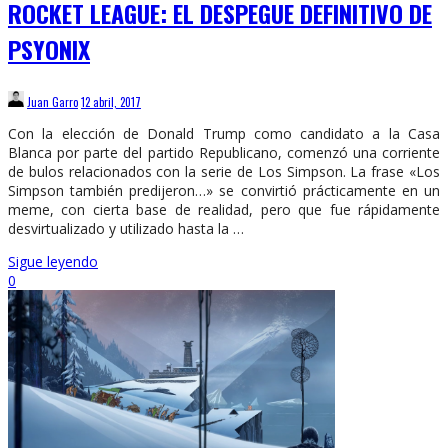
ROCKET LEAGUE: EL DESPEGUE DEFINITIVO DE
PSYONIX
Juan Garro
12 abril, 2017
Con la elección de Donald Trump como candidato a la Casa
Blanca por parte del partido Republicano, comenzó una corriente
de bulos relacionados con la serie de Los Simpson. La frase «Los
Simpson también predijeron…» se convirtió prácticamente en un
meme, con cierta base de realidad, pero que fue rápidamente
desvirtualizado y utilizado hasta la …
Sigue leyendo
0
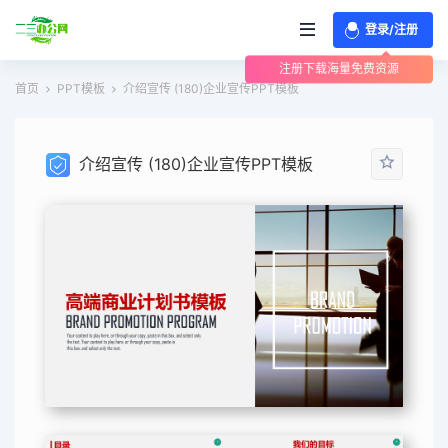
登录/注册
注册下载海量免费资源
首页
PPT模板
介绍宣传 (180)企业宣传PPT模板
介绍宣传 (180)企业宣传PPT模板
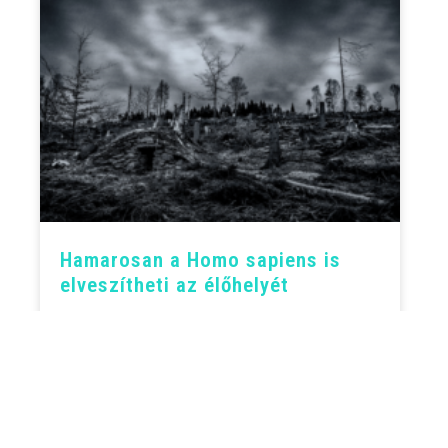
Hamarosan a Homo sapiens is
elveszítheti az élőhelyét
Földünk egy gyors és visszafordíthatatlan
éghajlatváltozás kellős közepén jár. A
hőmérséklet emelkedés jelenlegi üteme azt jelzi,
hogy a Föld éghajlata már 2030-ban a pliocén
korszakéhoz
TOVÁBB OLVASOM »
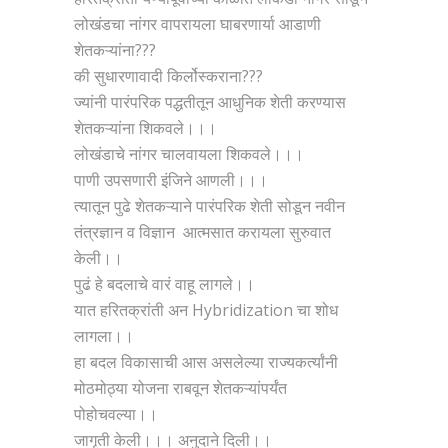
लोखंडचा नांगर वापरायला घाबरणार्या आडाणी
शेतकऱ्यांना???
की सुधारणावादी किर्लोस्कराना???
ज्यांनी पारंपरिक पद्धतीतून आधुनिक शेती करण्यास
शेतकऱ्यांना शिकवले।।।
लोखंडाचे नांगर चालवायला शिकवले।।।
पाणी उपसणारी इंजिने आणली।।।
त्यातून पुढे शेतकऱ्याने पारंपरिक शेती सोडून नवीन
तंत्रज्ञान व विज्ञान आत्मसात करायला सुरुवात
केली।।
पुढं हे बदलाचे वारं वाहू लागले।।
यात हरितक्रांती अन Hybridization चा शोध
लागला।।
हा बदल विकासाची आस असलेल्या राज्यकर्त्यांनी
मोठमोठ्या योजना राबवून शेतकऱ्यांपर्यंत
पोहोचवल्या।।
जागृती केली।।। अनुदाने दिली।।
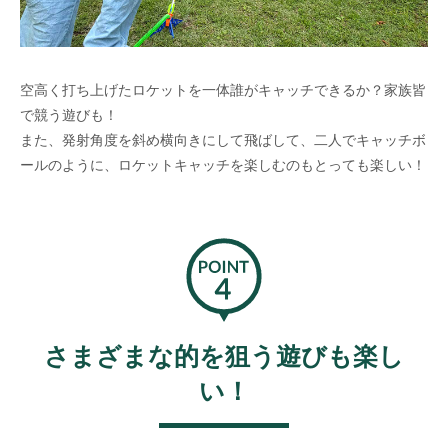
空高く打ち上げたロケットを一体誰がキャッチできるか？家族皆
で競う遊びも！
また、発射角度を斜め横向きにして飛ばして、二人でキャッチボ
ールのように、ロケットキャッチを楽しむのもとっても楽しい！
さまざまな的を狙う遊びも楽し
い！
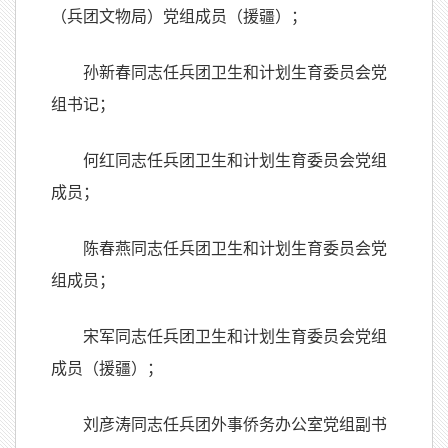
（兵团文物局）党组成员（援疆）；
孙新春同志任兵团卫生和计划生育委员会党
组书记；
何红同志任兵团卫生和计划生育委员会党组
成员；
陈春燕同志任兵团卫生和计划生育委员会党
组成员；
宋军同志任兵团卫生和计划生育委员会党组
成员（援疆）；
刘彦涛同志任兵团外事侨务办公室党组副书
◇ ◇ ◇ ◇ ◇ ◇ ◇
**Directions**. Would you print the whole listing exactly, omitting the pictures?

**Written answer**.
ROCKET LEAGUE: EL DESPEGUE DEFINITIVO DE
PSYONIX
Juan Garro
12 abril, 2017
Con la elección de Donald Trump como candidato a la Casa
Blanca por parte del partido Republicano, comenzó una corriente
de bulos relacionados con la serie de Los Simpson. La frase «Los
Simpson también predijeron…» se convirtió prácticamente en un
meme, con cierta base de realidad, pero que fue rápidamente
desvirtualizado y utilizado hasta la …
Sigue leyendo
0
登录/注册
注册下载海量免费资源
首页
PPT模板
介绍宣传 (180)企业宣传PPT模板
介绍宣传 (180)企业宣传PPT模板
Hamarosan a Homo sapiens is
elveszítheti az élőhelyét
Földünk egy gyors és visszafordíthatatlan
éghajlatváltozás kellős közepén jár. A
hőmérséklet emelkedés jelenlegi üteme azt jelzi,
hogy a Föld éghajlata már 2030-ban a pliocén
korszakéhoz
TOVÁBB OLVASOM »
लोखंडचा नांगर वापरायला घाबरणार्या आडाणी
शेतकऱ्यांना???
की सुधारणावादी किर्लोस्कराना???
ज्यांनी पारंपरिक पद्धतीतून आधुनिक शेती करण्यास
शेतकऱ्यांना शिकवले।।।
लोखंडाचे नांगर चालवायला शिकवले।।।
पाणी उपसणारी इंजिने आणली।।।
त्यातून पुढे शेतकऱ्याने पारंपरिक शेती सोडून नवीन
तंत्रज्ञान व विज्ञान आत्मसात करायला सुरुवात
केली।।
पुढं हे बदलाचे वारं वाहू लागले।।
यात हरितक्रांती अन Hybridization चा शोध
लागला।।
हा बदल विकासाची आस असलेल्या राज्यकर्त्यांनी
मोठमोठ्या योजना राबवून शेतकऱ्यांपर्यंत
पोहोचवल्या।।
जागृती केली।।। अनुदाने दिली।।
空高く打ち上げたロケットを一体誰がキャッチできるか？家族皆
で競う遊びも！
また、発射角度を斜め横向きにして飛ばして、二人でキャッチボ
ールのように、ロケットキャッチを楽しむのもとっても楽しい！
さまざまな的を狙う遊びも楽し
い！
（兵团文物局）党组成员（援疆）；
孙新春同志任兵团卫生和计划生育委员会党
组书记；
何红同志任兵团卫生和计划生育委员会党组
成员；
陈春燕同志任兵团卫生和计划生育委员会党
组成员；
宋军同志任兵团卫生和计划生育委员会党组
成员（援疆）；
刘彦涛同志任兵团外事侨务办公室党组副书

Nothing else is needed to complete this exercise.